Résumons maintenant dans un exemple tout ce qui vient d’être dit. On me pardonnera de le puiser dans mon expérience personnelle. Quand j’étais petit, ma mère, pour m’empêcher de souiller mon oreiller, me fixait sur la tête, avant de me mettre au lit, un bonnet qu’elle m’attachait solidement sous le menton. Elle prétendait que, sans cette précaution, comme je me remuais beaucoup, le bonnet ne tiendrait pas. Je ne souffrais pas cet affreux bonnet, ni ses cordons, et vers l’âge de douze ans, ce me semble, je parvins à m’en affranchir et à me coucher tête nue. Or aujourd’hui, après plus de trente ans, quand j’ai la tète sur l’oreiller, s’il m’arrive de sentir sur mes joues une pression d’un certain caractère, le souvenir de mon ancien supplice surgit tout d’un coup : un double cordon se noue sous mon menton, et une calotte s’applique et vient peser sur mon crâne. La reproduction d’un fragment d’un état périphérique reconstitue le tout. Il y a quelque dix-huit mois, j’étais à Bruges. Cette impression s’étant renouvelée une ou deux fois, je songeai à utiliser le fait pour le présent travail. Il m’était néanmoins complètement sorti de la tête. Dernièrement, relisant dans la Revue scientifique un article de M. Romanes sur L’intelligence des animaux, j’arrive à cette phrase : « L’homme lui-même, dans la courte existence de sa vie individuelle, acquiert l’instinct, par exemple, d’ajuster son bonnet de nuit[1]. » Ces mots me remettent à l’instant en mémoire mon bonnet d’enfant, — voilà l’influence du mot ; — mais, en même temps, je songeai à Bruges et à mon ouvrage ; puis je me laissai dériver par le courant des souvenirs.

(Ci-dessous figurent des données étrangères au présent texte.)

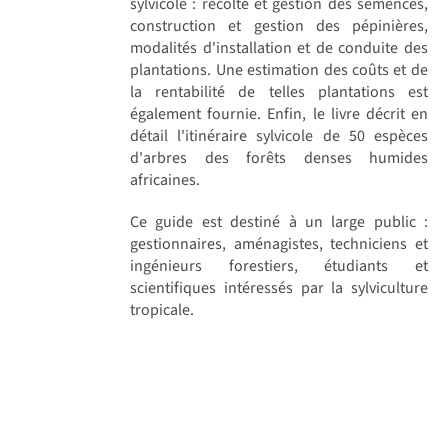
sylvicole : récolte et gestion des semences,
construction et gestion des pépinières,
modalités d'installation et de conduite des
plantations. Une estimation des coûts et de
la rentabilité de telles plantations est
également fournie. Enfin, le livre décrit en
détail l'itinéraire sylvicole de 50 espèces
d'arbres des forêts denses humides
africaines.
Ce guide est destiné à un large public :
gestionnaires, aménagistes, techniciens et
ingénieurs forestiers, étudiants et
scientifiques intéressés par la sylviculture
tropicale.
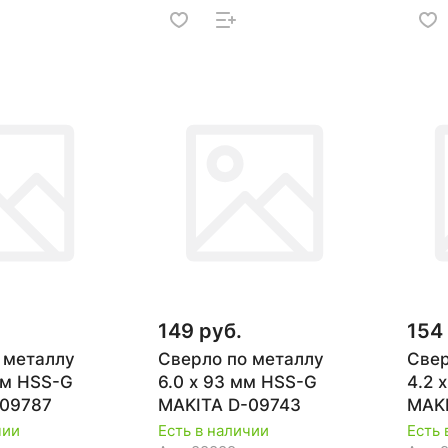
149 руб.
154
 металлу
Сверло по металлу
Свер
 мм HSS-G
6.0 х 93 мм HSS-G
4.2 
-09787
MAKITA D-09743
MAKI
чии
Есть в наличии
Есть 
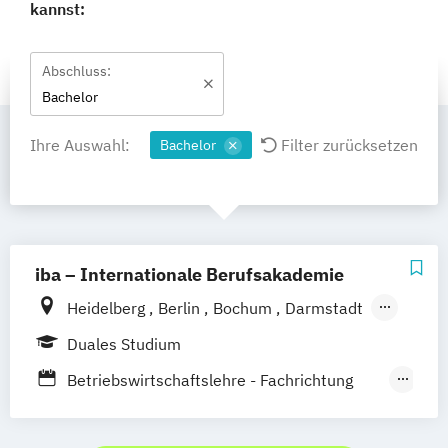
kannst:
Abschluss:
Bachelor
Ihre Auswahl:
Filter zurücksetzen
Bachelor
iba – Internationale Berufsakademie
Heidelberg
Berlin
Bochum
Darmstadt
Erfurt
Hamburg
Kassel
Köln
Leipzig
Duales Studium
München
Nürnberg
Münster
Betriebswirtschaftslehre - Fachrichtung
Online-Campus
Hotel- und Tourismusmanagement
Betriebswirtschaftslehre –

Que de matières à réflexion, dans cet événement si ordinaire ! Voyez ce qu’a fait un mot. Les six caractères qui le composent imprimés en noir sur du blanc ont été comme une étincelle tombant sur une traînée de poudre. Cette traînée de poudre, ce sont les connexions tant en profondeur qu’en superficie. Le mot associé à une image, l’image associée à l’activité des organes du toucher disséminés dans le derme de mes joues et de mon cou, cette même activité associée à des impressions plus récentes : la vue du mot ré-

  1. Voici la fin de la phrase : o instinct qui peut devenir assez prononcé pour s’affirmer même dans l’état profondément inconscient du coma apoplectique. » N° du 4 Janvier 1879.